Apache Paimon

At its core, Apache Paimon is a dynamic data lake storage, streamlined for both streaming and batch data processing. With a knack for supporting high-throughput data writing and offering low-latency data querying, it is tailored for compatibility with Flink-based Ververica Cloud. If you’re aiming to set up your data lake storage on Hadoop Distributed File System (HDFS) or Ververica Cloud, Apache Paimon is your go-to solution. Dive deeper into Apache Paimon for a comprehensive understanding.

Item	Description
Table type	Source table, dimension table, and result table
Running mode	Streaming mode and batch mode
Data format	N/A
Metric	N/A
API type	SQL API
Data update or deletion in a result table	Supported

Functionality overview

Apache Paimon offers:

Data lake storage using HDFS or VERA
Read/write capabilities for large-scale datasets, both in streaming and batch modes
Fast batch and OLAP queries
Incremental data handling; suitable for both offline and streaming data warehouses
Data pre-aggregation, storage optimization, and computation
Tracing for historical data versions
Data filtering mechanisms
Table schema modifications

Restrictions

Apache Paimon connector is only supported by Ververica Cloud for Apache Flink with Ververica Runtime (VERA) 1.0.3 and newer.

Usage

Creating an Apache Paimon table within an Apache Paimon catalog does not necessitate the configuration of the connector parameter. The syntax for this process is demonstrated in the sample code that follows.
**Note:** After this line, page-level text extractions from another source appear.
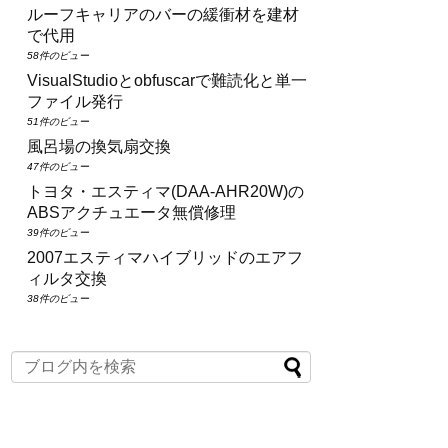
ルーフキャリアのバーの緩衝材を建材
で代用
58件のビュー
VisualStudioとobfuscarで難読化と単一
ファイル発行
51件のビュー
風呂場の換気扇交換
47件のビュー
トヨタ・エスティマ(DAA‑AHR20W)の
ABSアクチュエータ無償修理
39件のビュー
2007エスティマハイブリッドのエアフ
ィルタ交換
38件のビュー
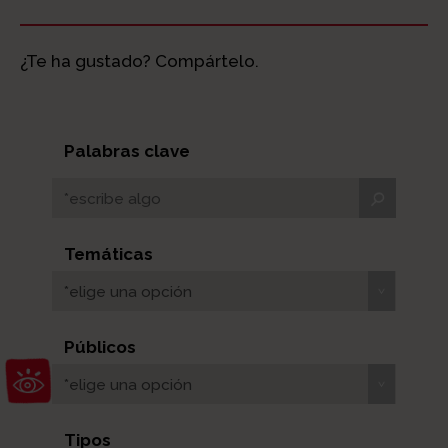
¿Te ha gustado? Compártelo.
Palabras clave
Temáticas
*elige una opción
Públicos
Abrir barra de herramientas
*elige una opción
Tipos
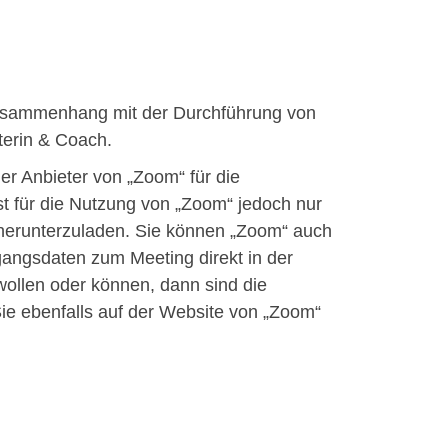
 Zusammenhang mit der Durchführung von
terin & Coach.
der Anbieter von „Zoom“ für die
ist für die Nutzung von „Zoom“ jedoch nur
“ herunterzuladen. Sie können „Zoom“ auch
gangsdaten zum Meeting direkt in der
ollen oder können, dann sind die
ie ebenfalls auf der Website von „Zoom“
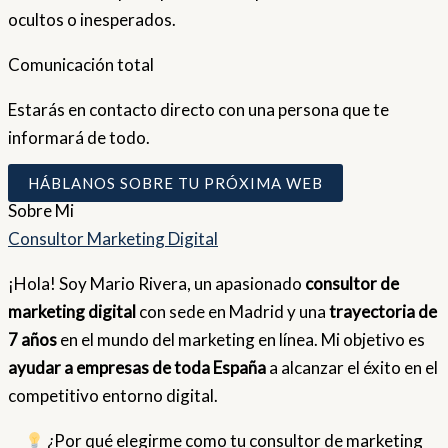
ocultos o inesperados.
Comunicación total
Estarás en contacto directo con una persona que te
informará de todo.
HÁBLANOS SOBRE TU PRÓXIMA WEB
Sobre
Mi
Consultor Marketing Digital
¡Hola! Soy Mario Rivera, un apasionado
consultor de
marketing digital
con sede en Madrid y una
trayectoria de
7 años
en el mundo del marketing en línea. Mi objetivo es
ayudar a empresas de toda España
a alcanzar el éxito en el
competitivo entorno digital.
¿Por qué elegirme como tu consultor de marketing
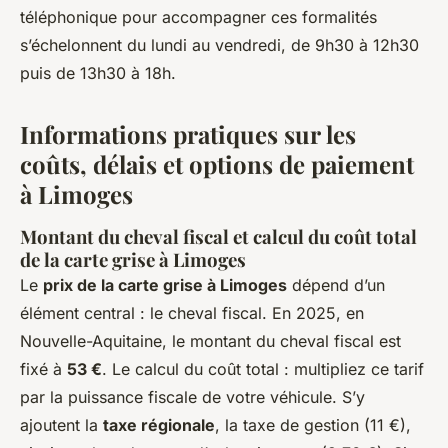
téléphonique pour accompagner ces formalités
s’échelonnent du lundi au vendredi, de 9h30 à 12h30
puis de 13h30 à 18h.
Informations pratiques sur les
coûts, délais et options de paiement
à Limoges
Montant du cheval fiscal et calcul du coût total
de la carte grise à Limoges
Le
prix de la carte grise à Limoges
dépend d’un
élément central : le cheval fiscal. En 2025, en
Nouvelle-Aquitaine, le montant du cheval fiscal est
fixé à
53 €
. Le calcul du coût total : multipliez ce tarif
par la puissance fiscale de votre véhicule. S’y
ajoutent la
taxe régionale
, la taxe de gestion (11 €),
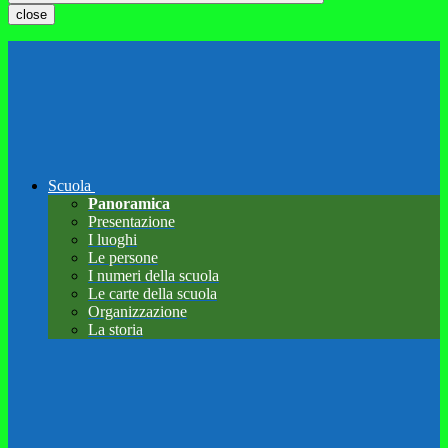
close
Scuola
Panoramica
Presentazione
I luoghi
Le persone
I numeri della scuola
Le carte della scuola
Organizzazione
La storia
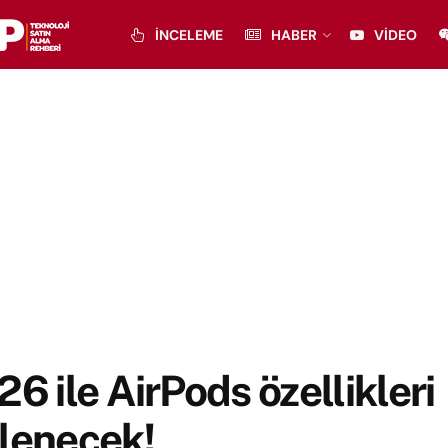
İNCELEME
HABER
VIDEO
26 ile AirPods özellikleri
lenecek!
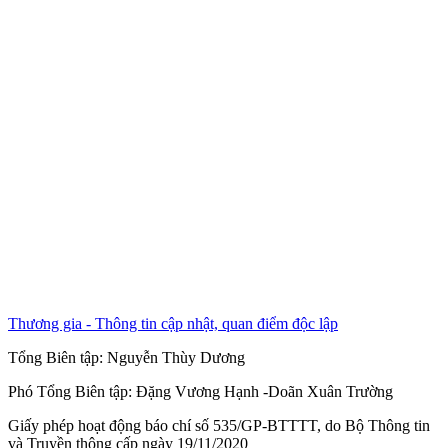
Thương gia - Thông tin cập nhật, quan điểm độc lập
Tổng Biên tập:
Nguyễn Thùy Dương
Phó Tổng Biên tập:
Đặng Vương Hạnh
-
Doãn Xuân Trường
Giấy phép hoạt động báo chí số 535/GP-BTTTT, do Bộ Thông tin
và Truyền thông cấp ngày 19/11/2020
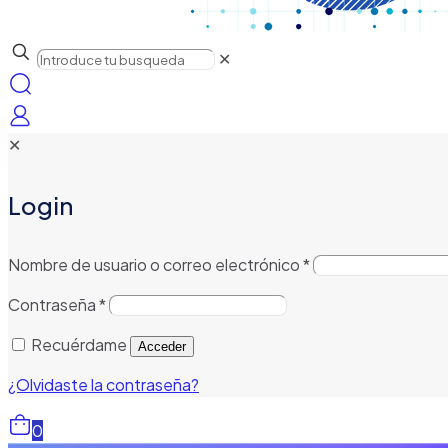
✕
✕
Login
Nombre de usuario o correo electrónico
*
Contraseña
*
Recuérdame
Acceder
¿Olvidaste la contraseña?
0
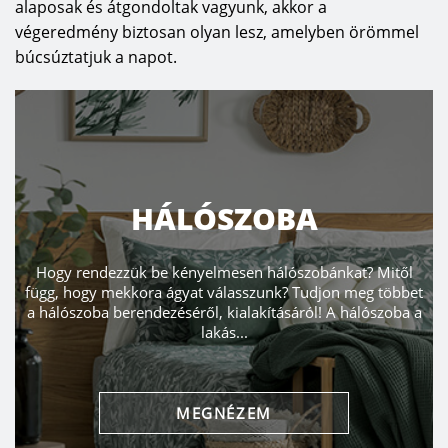
alaposak és átgondoltak vagyunk, akkor a
végeredmény biztosan olyan lesz, amelyben örömmel
búcsúztatjuk a napot.
HÁLÓSZOBA
Hogy rendezzük be kényelmesen hálószobánkat? Mitől
függ, hogy mekkora ágyat válasszunk? Tudjon meg többet
a hálószoba berendezéséről, kialakításáról! A hálószoba a
lakás...
MEGNÉZEM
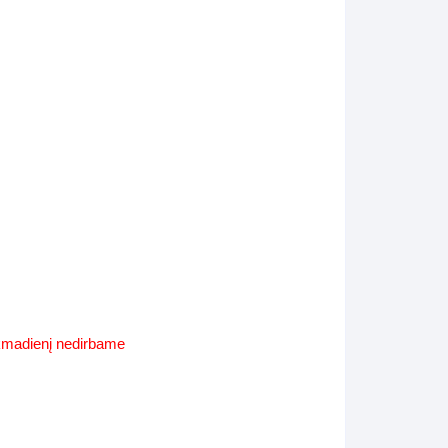
Supynės-supami foteliai
s
Kiti lauko baldai
s
Darbai-galerija
s
lerija
ekmadienį nedirbame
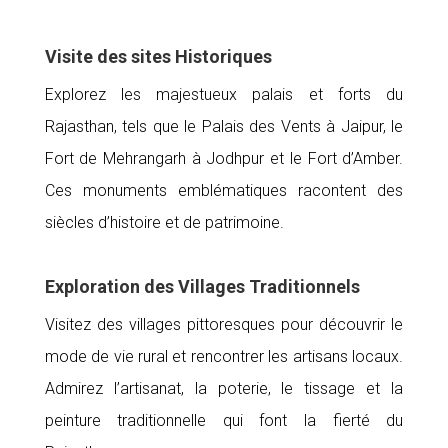
Visite des sites Historiques
Explorez les majestueux palais et forts du
Rajasthan, tels que le Palais des Vents à Jaipur, le
Fort de Mehrangarh à Jodhpur et le Fort d’Amber.
Ces monuments emblématiques racontent des
siècles d’histoire et de patrimoine.
Exploration des Villages Traditionnels
Visitez des villages pittoresques pour découvrir le
mode de vie rural et rencontrer les artisans locaux.
Admirez l’artisanat, la poterie, le tissage et la
peinture traditionnelle qui font la fierté du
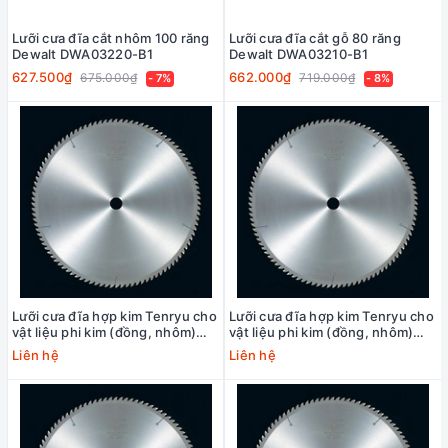
Lưỡi cưa đĩa cắt nhôm 100 răng
Lưỡi cưa đĩa cắt gỗ 80 răng
Dewalt DWA03220-B1
Dewalt DWA03210-B1
627.500₫
662.000₫
675.000₫
719.000₫
- 7%
- 8%
Lưỡi cưa đĩa hợp kim Tenryu cho
Lưỡi cưa đĩa hợp kim Tenryu cho
vật liệu phi kim (đồng, nhôm)
vật liệu phi kim (đồng, nhôm)
LAQ series（D-10)
LAQ series（D-5)
Liên hệ
Liên hệ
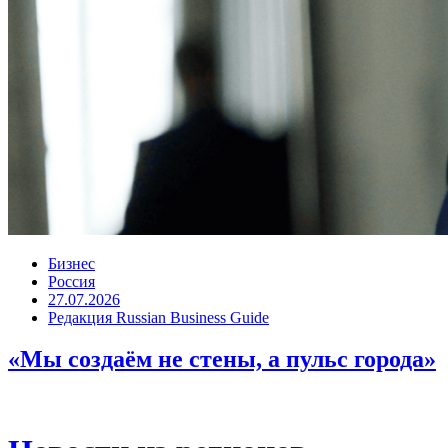
Бизнес
Россия
27.07.2026
Редакция Russian Business Guide
«Мы создаём не стены, а пульс города»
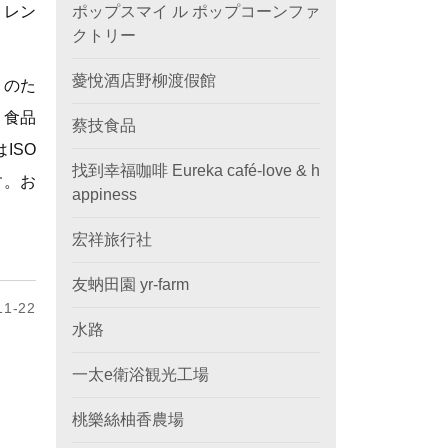
トレン
ポップスマイ ル ポップコーンファ
クトリー
薆悅酒店野柳渡假館
このた
、食品
蔡技食品
ISO
找到幸福咖啡 Eureka café-love & h
す。お
appiness
宏祥旅行社
友蚋田園 yr-farm
1-22
水路
一太e衛浴観光工場
桃樂絲柚香農場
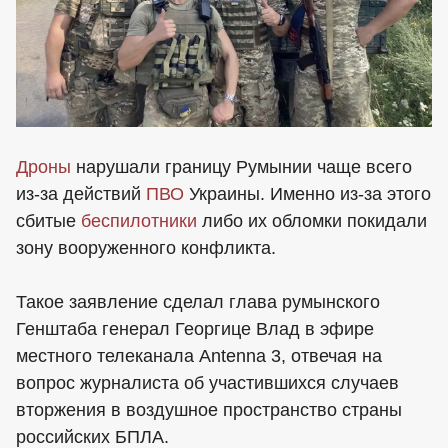
Дроны
нарушали границу Румынии чаще всего
из-за действий
ПВО
Украины. Именно из-за этого
сбитые
беспилотники
либо их обломки покидали
зону вооруженного конфликта.
Такое заявление сделал глава румынского
Генштаба генерал Георгице Влад в эфире
местного телеканала Antenna 3, отвечая на
вопрос журналиста об участившихся случаев
вторжения в воздушное пространство страны
российских БПЛА.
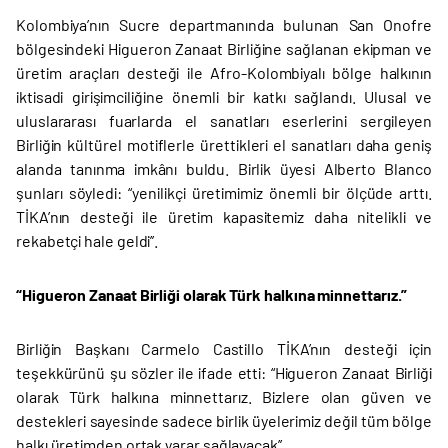
Kolombiya’nın Sucre departmanında bulunan San Onofre
bölgesindeki Higueron Zanaat Birliğine sağlanan ekipman ve
üretim araçları desteği ile Afro-Kolombiyalı bölge halkının
iktisadi girişimciliğine önemli bir katkı sağlandı. Ulusal ve
uluslararası fuarlarda el sanatları eserlerini sergileyen
Birliğin kültürel motiflerle ürettikleri el sanatları daha geniş
alanda tanınma imkânı buldu. Birlik üyesi Alberto Blanco
şunları söyledi: “yenilikçi üretimimiz önemli bir ölçüde arttı.
TİKA’nın desteği ile üretim kapasitemiz daha nitelikli ve
rekabetçi hale geldi’’.
“Higueron Zanaat Birliği olarak Türk halkına minnettarız.”
Birliğin Başkanı Carmelo Castillo TİKA’nın desteği için
teşekkürünü şu sözler ile ifade etti: “Higueron Zanaat Birliği
olarak Türk halkına minnettarız. Bizlere olan güven ve
destekleri sayesinde sadece birlik üyelerimiz değil tüm bölge
halkı üretimden ortak yarar sağlayacak’’.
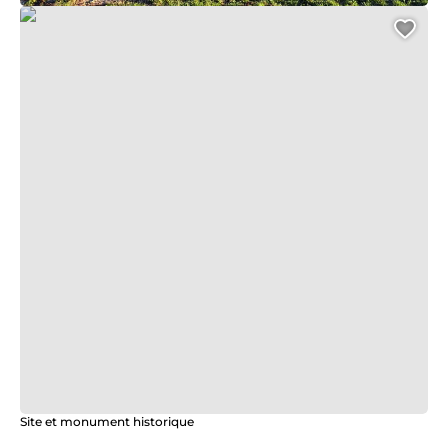
Moulin Chiron
Ajo
Site et monument historique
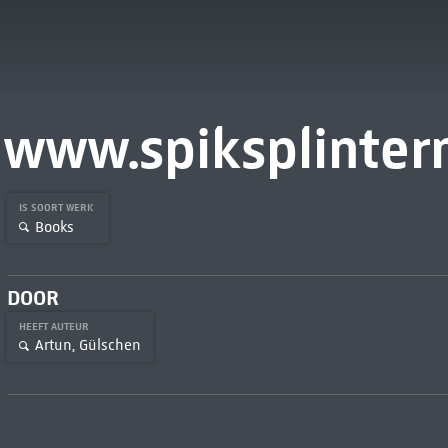
www.spiksplinter
IS SOORT WERK
Books
DOOR
HEEFT AUTEUR
Artun, Gülschen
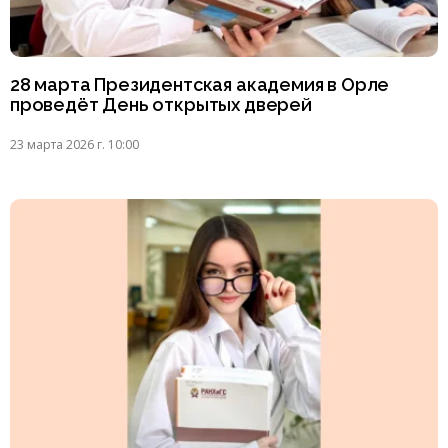
28 марта Президентская академия в Орле
проведёт День открытых дверей
23 марта 2026 г. 10:00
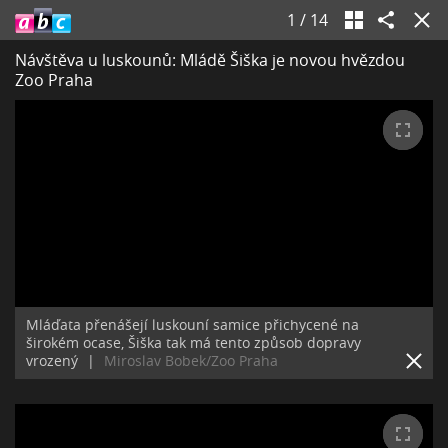
1
/
14
Návštěva u luskounů: Mládě Šiška je novou hvězdou
Zoo Praha
Mláďata přenášejí luskouní samice přichycené na
širokém ocase, Šiška tak má tento způsob dopravy
vrozený
|
Miroslav Bobek/Zoo Praha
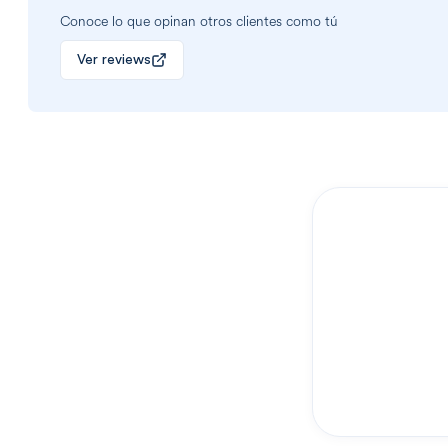
Conoce lo que opinan otros clientes como tú
Ver reviews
CREATE TABLE `<your-paimon-catalog>`.`<your-db>`.paimon_table (
  id BIGINT,
  data STRING,
  PRIMARY KEY (id) NOT ENFORCED
) WITH (
  ...
);

note

If you have created an Apache Paimon table in the Apache Paimon catalog, you can directly use the table without the need to recreate a table.

In case you’re aiming to create a temporary Apache Paimon table within a catalog that belongs to a storage system other than Apache Paimon, it is mandatory to set the connector parameter and specify the storage path of the Apache Paimon table. Below is an example demonstrating the syntax needed to create an Apache Paimon table in such circumstances.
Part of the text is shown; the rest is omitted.